Таким образом, когда к концу обеда доктор задремал прямо в кресле и молодой Страут воспользовался случаем, чтобы задать мисс Бланш вопрос, который он задавал ей уже дважды – один раз на курорте Саратога Спрингс, а второй – в самом Нью-Йорке, она повторила уже дважды услышанный им ответ, только в более непреклонных, хотя и не менее доброжелательных выражениях. Она выразила непоколебимую решимость и впредь повиноваться воле своего отца.

Такой ответ не слишком обрадовал молодого Страута. Он лучше всех знал, что, положительно оценивая его общественное положение и человеческие качества, доктор категорически против его убеждений. «Никогда, – неоднократно повторял доктор, – никогда тот, кто отрицает объективную истинность знаний, полученных с помощью интуиции, или, другими словами, при посредстве субъективных методов, – никогда человек, отвергающий ноумены в страстном устремлении за феноменами, – никогда такой человек не сможет стать надежным супругом моего ребенка».

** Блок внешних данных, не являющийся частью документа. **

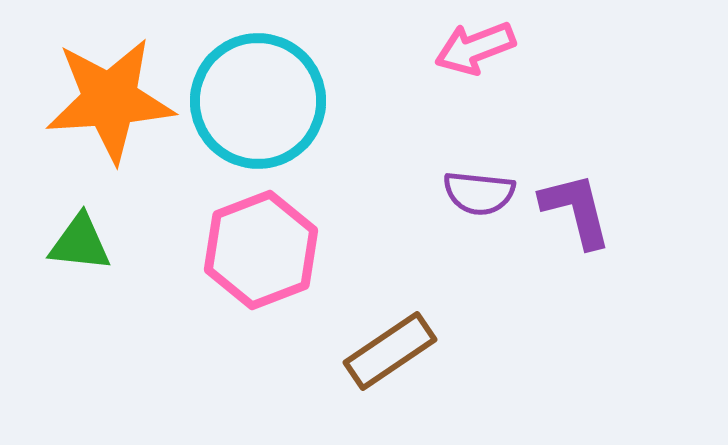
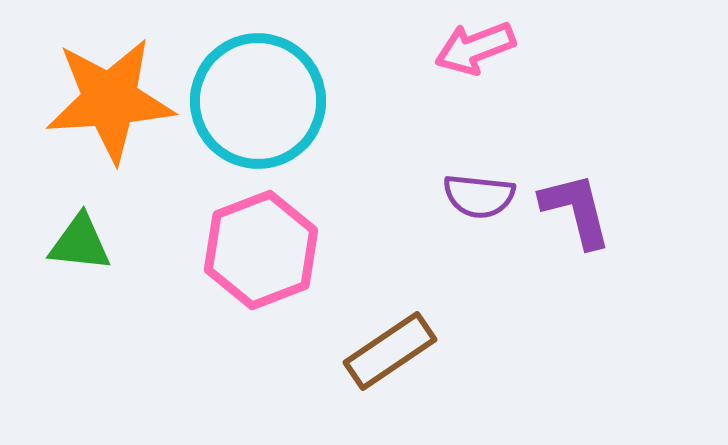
purple semicircle: moved 3 px down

Он повторил ту же сентенцию снова, только куда более многословно и горячо, после того как очнулся от своей дремоты. Правда, мисс Бланш к тому времени уже незаметно удалилась.

– Но, дорогой доктор, – воспротивился Страут, – здесь же речь идет не о метафизике, а о любви. А кроме того, вы завтра уезжаете в Нюрнберг, так что это мой последний шанс.

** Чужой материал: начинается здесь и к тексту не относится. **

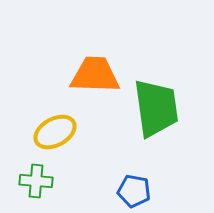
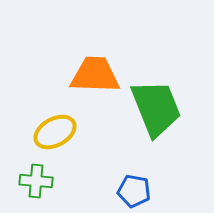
green trapezoid: rotated 14 degrees counterclockwise
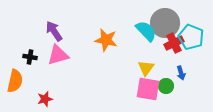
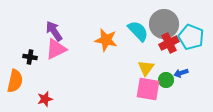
gray circle: moved 1 px left, 1 px down
cyan semicircle: moved 8 px left
red cross: moved 5 px left
pink triangle: moved 2 px left, 6 px up; rotated 10 degrees counterclockwise
blue arrow: rotated 88 degrees clockwise
green circle: moved 6 px up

– В некоторых отношениях вы прекрасный молодой человек, – возразил доктор. – Откажитесь от своего вульгарного материализма – и я с легким сердцем отдам свою дочь вам в жены. Ваши антецеденты безусловны, но ваш интеллект импрегнирован самой опасной ересью нашего, да и любого другого времени. Если бы я решился хотя бы косвенно одобрить эту ересь, отдав за вас свою дочь, я бы не смог взглянуть в глаза своему факультету в Принстоне.

– Мне представляется, что это дело не имеет ни малейшего отношения к факультету в Принстоне, – не согласился Страут. – Оно касается только Бланш и меня.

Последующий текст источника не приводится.